Os Substitutos

Por Felipe Leonel

Imagina viver em um mundo onde androides hiper realistas controlados através de gadgets neurais te permitem realizar qualquer tipo de atividade e ainda oferecem uma série de benefícios em estar por aí afora, no mundo real, sem que seu corpo verdadeiro, de carne e osso, sofra qualquer tipo de dano, até mesmo nos cenários mais perigosos e mortais.  

Usados pela grande maioria dos humanos adultos, os substitutos permitem que cada pessoa possa experimentar o mundo por completo, sem limitações, de forma remota na segurança de sua próprias casas e evitando todo e qualquer tipo de discriminação. Com eles, também é possível mudar todos os aspectos físicos possíveis, além de aprimorar a aparência pelos mais variados motivos, inclusive pela pura vaidade.


Essa é a premissa de ‘Os Substitutos’ (ou ‘The Surrogates’ no original), uma história em quadrinhos de tom bastante sombrio e ambientada em um futuro não tão distante. Criada pelo roteirista Robert Venditti e com arte de Brett Weldele, a minissérie foi publicada pela primeira vez em 2005 pela editora Top Shelf Productions, com lançamento também no Brasil pela Editora Devir, em 2009. 

Uma mistura inusitada de "Matrix", com um pouco de Philip K. Dick e uma pitada generosa de noir detetivesco, em “Os Substitutos” somos apresentados ao policial Harvey Greer, que investiga um caso de terrorismo relacionado aos androides. 

Durante as investigações, Greer acaba tendo seu substituto destruído e, totalmente desnudo de seu reserva, decide seguir as pistas encontradas assim mesmo. A partir daí, o policial acaba descobrindo uma grande conspiração que ameaça a ordem social baseada na dependência das pessoas em relação aos substitutos e sua empresa desenvolvedora, a Virtual Self, Inc.

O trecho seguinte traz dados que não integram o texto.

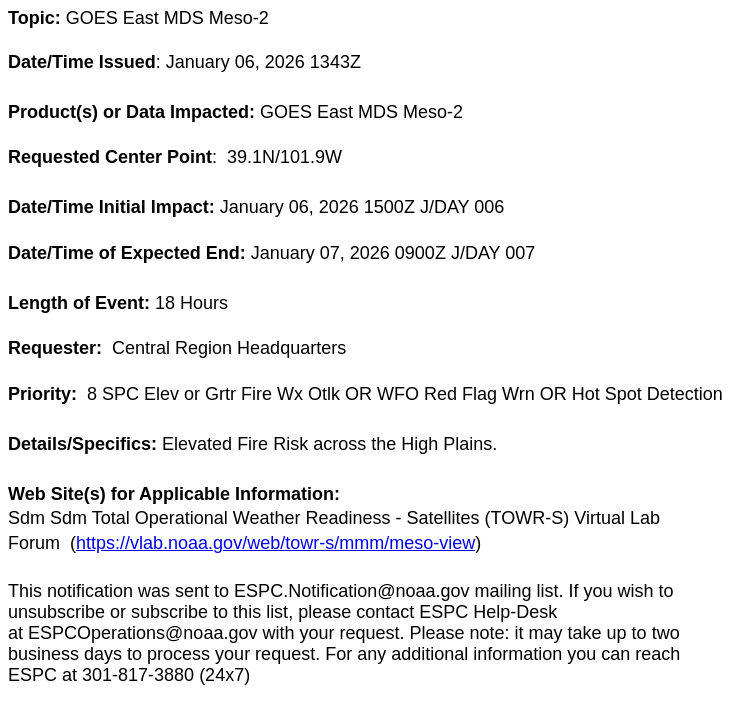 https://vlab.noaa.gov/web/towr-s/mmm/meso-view (275, 543)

Com críticas acertadas e bem construídas em seu roteiro, a trama da HQ aborda questões de identidade, auto aceitação, alienação e o impacto dessa realidade na sociedade, levantando a questões também sobre até que ponto as pessoas estão dispostas a depender da tecnologia para viverem suas vidas. 

A arte altamente estilizada de Weldele também se mostra muito interessante na hora de contar a história, já que o ilustrador usa uma paleta de cores bastante limitada, com variações das mesmas cores, e uma estética que complementa o tom distópico da história. Apresenta também uma combinação de páginas com maior número de quadros e composições diferentes.

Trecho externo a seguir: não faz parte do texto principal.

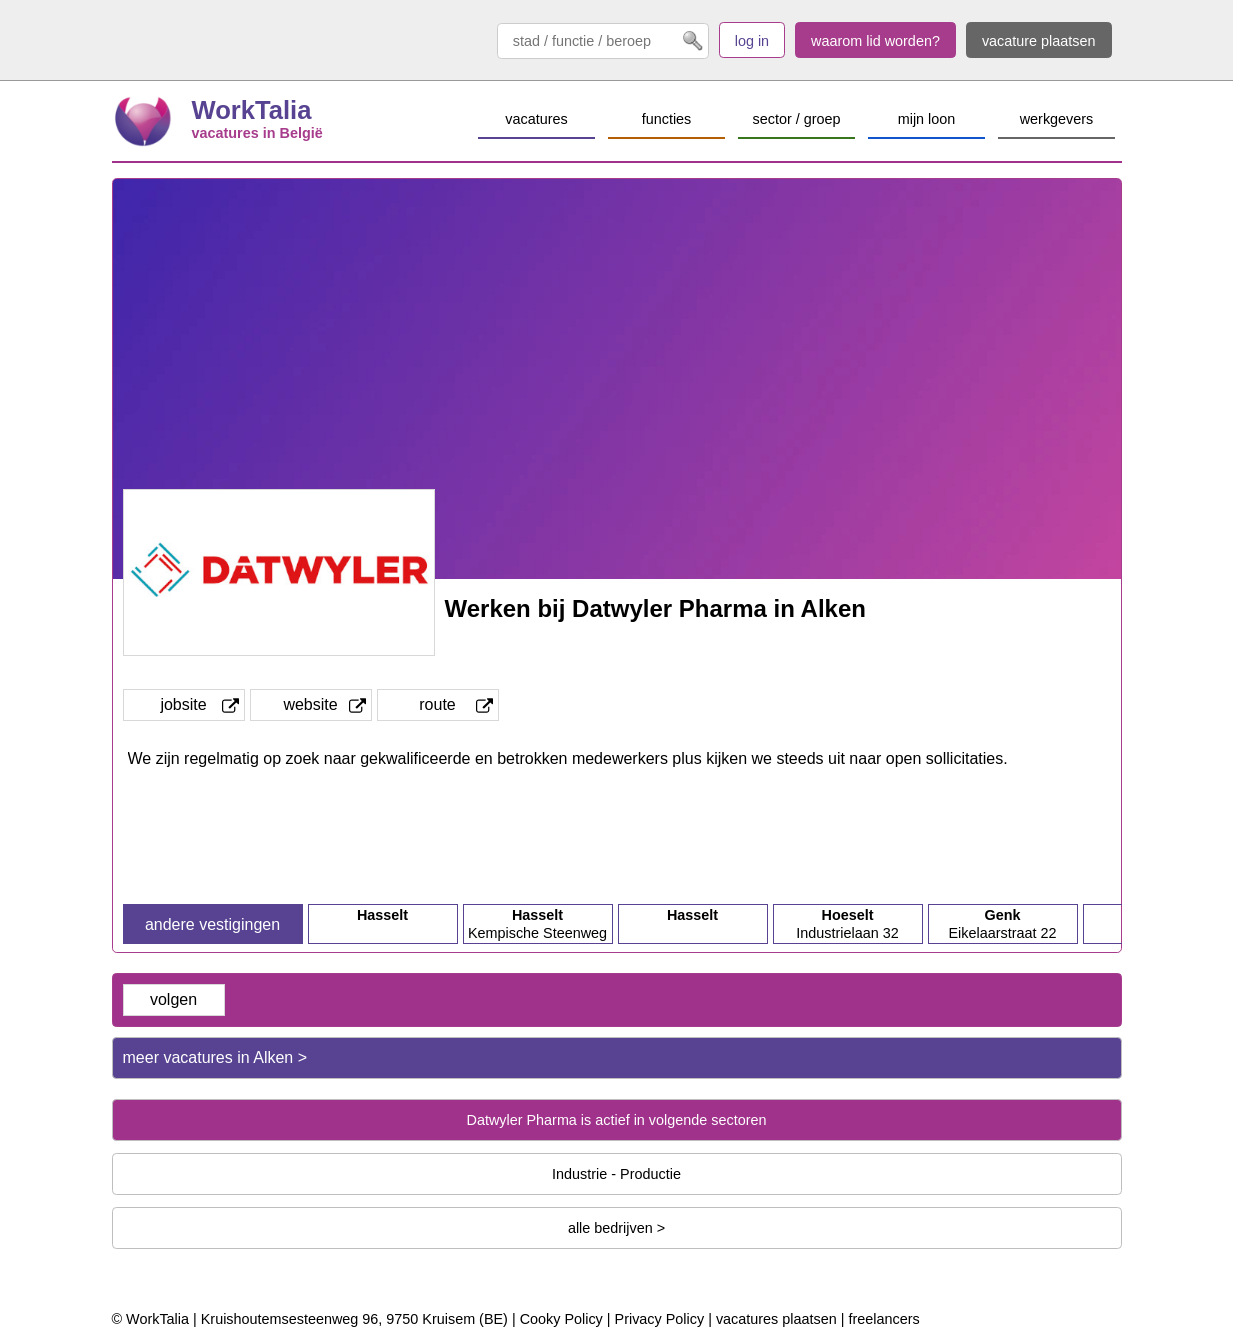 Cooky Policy (561, 1319)
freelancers (883, 1319)
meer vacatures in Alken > (215, 1057)
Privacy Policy (660, 1319)
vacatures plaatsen (776, 1319)
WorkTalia (252, 110)
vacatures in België (257, 133)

“Os Substitutos” também apresenta uma série de paratextos todo final de edição, intercalando cada um dos capítulos e fornecendo outros detalhes narrativos, ao mesmo tempo em que completa a trama principal. 

Esses trechos são apresentados em formato de jornal online, o "Dail-e Tablet", assim como em artigos de revista e até panfletos publicitários. Esses elementos funcionam muito bem e ajudam a construir não somente a história, mas também oferecem uma atmosfera interessante enquanto explicam mais profundamente os conceitos desse cenário.

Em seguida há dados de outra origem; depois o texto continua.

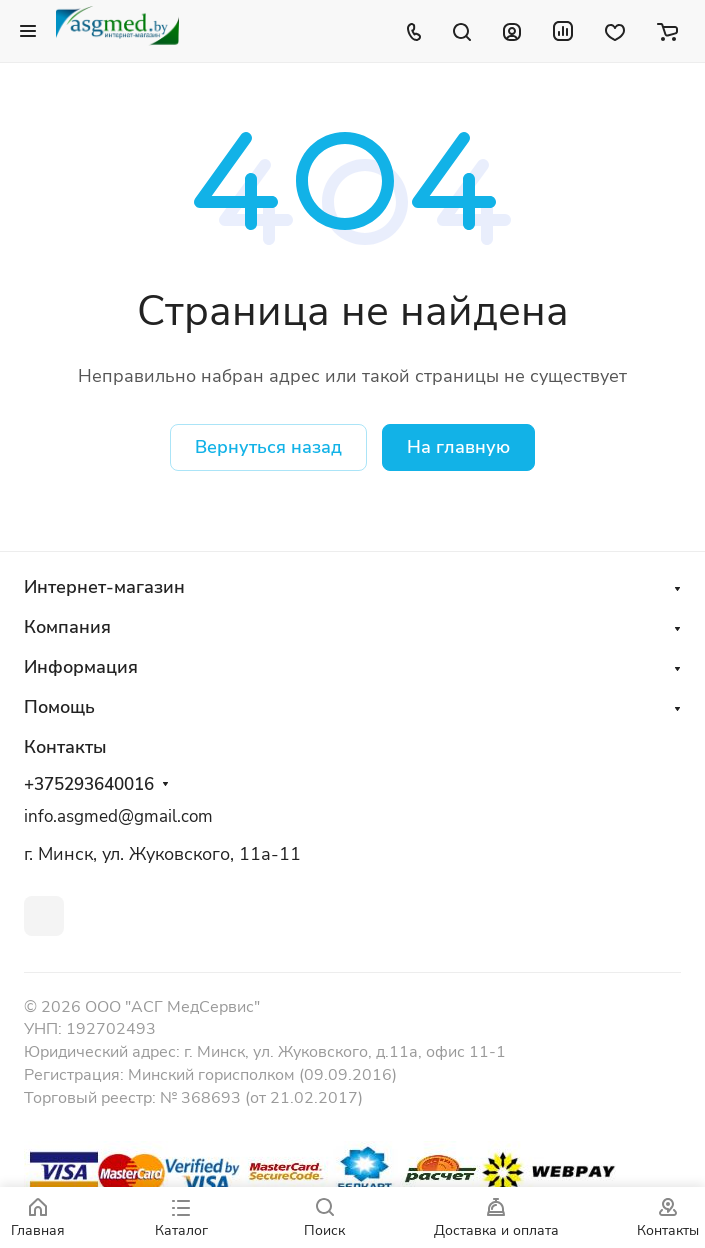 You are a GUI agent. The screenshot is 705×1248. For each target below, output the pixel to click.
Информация (81, 667)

Lançada originalmente em 5 partes, a minissérie acabou sendo compilada posteriormente em um único volume e, além de sua adaptação para o cinema em 2009, estrelada por Bruce Willis, a HQ também chegou a ganhar uma prequência e uma antologia de histórias independentes.  

"The Surrogates: Flesh and Bone” se passa quinze anos antes da história original e explora os primeiros dias dos substitutos nas ruas sob uso recreativo. Na trama, tumultos acabam ocorrendo após um assassinato relacionado aos androides enquanto Greer, ainda em início de carreira como um patrulheiro, acaba responsável pela investigação da morte por espancamento de um sem-teto pelas mãos de um adolescente que usava o substituto do pai sem permissão. 

Já em “The Surrogates: Case Files", um spin-off da série, a história se aprofunda ainda mais no universo principal e apresenta histórias adicionais que exploram diferentes aspectos e outros personagens do mundo dos substitutos. São tramas que se concentram em casos investigativos envolvendo crimes e outros mistérios, como o uso e abuso dos androides, oferecendo uma compreensão mais rica dos dilemas e desafios de um mundo onde a tecnologia redefine a experiência humana. 

Ainda que tenha certo nível de sexualidade, linguagem mais pesada e temas referentes a violência, a HQ consegue explorar muito bem as temáticas abordadas em sua trama oferecendo bastante ação e reviravoltas, além de um debate interessante sobre tecnologia e o quão longe a humanidade é capaz de ir para realizar seus próprios desejos.